## [What the task asks]
Leaving out all pictures, transcribe the lines below exactly, from the first through the line containing "(10–14 dni) — jeśli".

START Source material

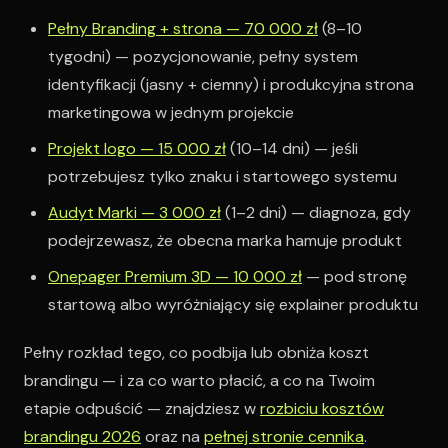
Pełny Branding + strona — 70 000 zł
(8–10
tygodni) — pozycjonowanie, pełny system
identyfikacji (jasny + ciemny) i produkcyjna strona
marketingowa w jednym projekcie
Projekt logo — 15 000 zł
(10–14 dni) — jeśli
potrzebujesz tylko znaku i startowego systemu
Audyt Marki — 3 000 zł
(1–2 dni) — diagnoza, gdy
podejrzewasz, że obecna marka hamuje produkt
Onepager Premium 3D — 10 000 zł
— pod stronę
startową albo wyróżniający się explainer produktu
Pełny rozkład tego, co podbija lub obniża koszt
brandingu — i za co warto płacić, a co na Twoim
etapie odpuścić — znajdziesz w
rozbiciu kosztów
brandingu 2026
oraz na
pełnej stronie cennika
.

END Source material

## [Result of this task]
Pełny Branding + strona — 70 000 zł
(8–10
tygodni) — pozycjonowanie, pełny system
identyfikacji (jasny + ciemny) i produkcyjna strona
marketingowa w jednym projekcie
Projekt logo — 15 000 zł
(10–14 dni) — jeśli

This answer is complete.